Cytochrome P450 gene expression;
The enzymes of the cytochrome P450 superfamily of hemoprotein monooxygenases are responsible for the oxidative metabolism of a diverse assortment of substrates, both endogenous and xenobiotic. P450s are most abundant in the liver, particularly the hepatocyte, where the amount of each P450 is controlled by a complex combination of intracellular and extracellular signals. A remarkable property of many P450s is inducibility, whereby the presence of a chemical "inducer," frequently a xenobiotic, evokes an increase in the amount of one or more P450s, which often, but not always, metabolize the inducer. In many cases, little is known about the steps that occur between entry of an inducer into the hepatocyte and accumulation of a P450 gene product.

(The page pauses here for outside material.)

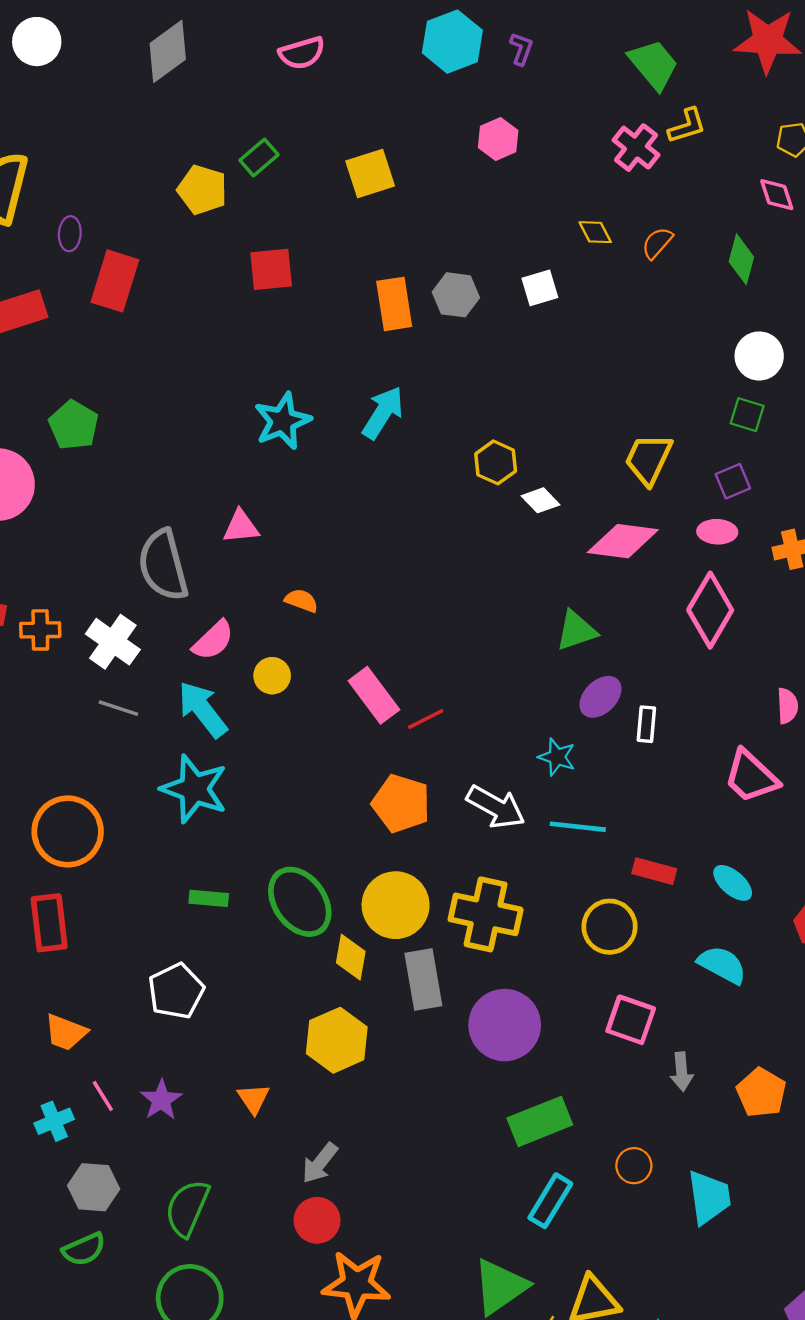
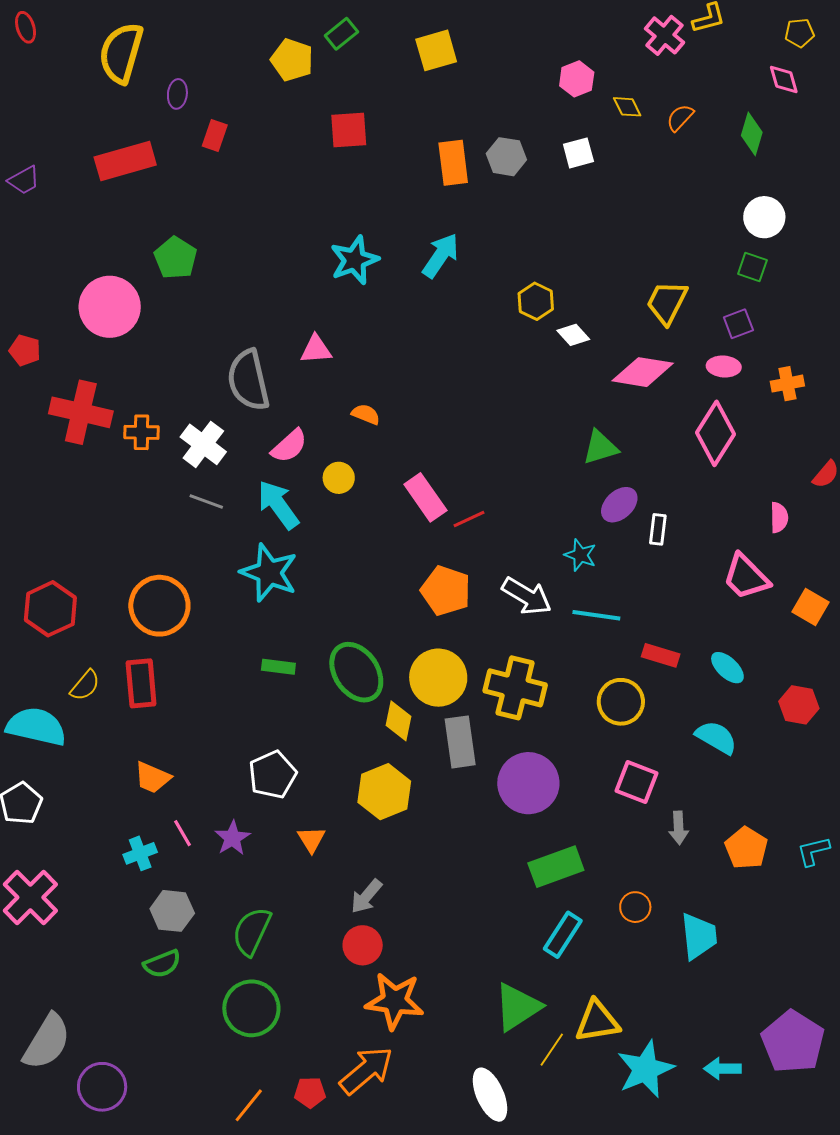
pink hexagon: (498, 139) -> (577, 79), moved
red rectangle: (115, 281) -> (215, 136), size x0.6
white pentagon: (176, 991) -> (273, 775), moved

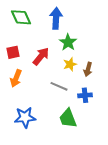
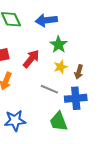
blue arrow: (56, 18) -> (46, 20), turned -100
blue cross: (85, 95) -> (76, 98), size x1.5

Emerging evidence suggests that certain of the xenobiotic-inducible P450s are regulated by the same processes that control metabolism of a cell's own endogenous lipophilic chemicals. The focus of Dr. Kocarek's research is to understand the linkage between hepatocellular sterol metabolism and P450 expression, particularly P450s of the CYP2B, CYP3A and CYP4A subfamilies. This research will lead to greater understanding of the mechanisms whereby the hepatocyte recognizes, responds to, and metabolizes foreign chemicals.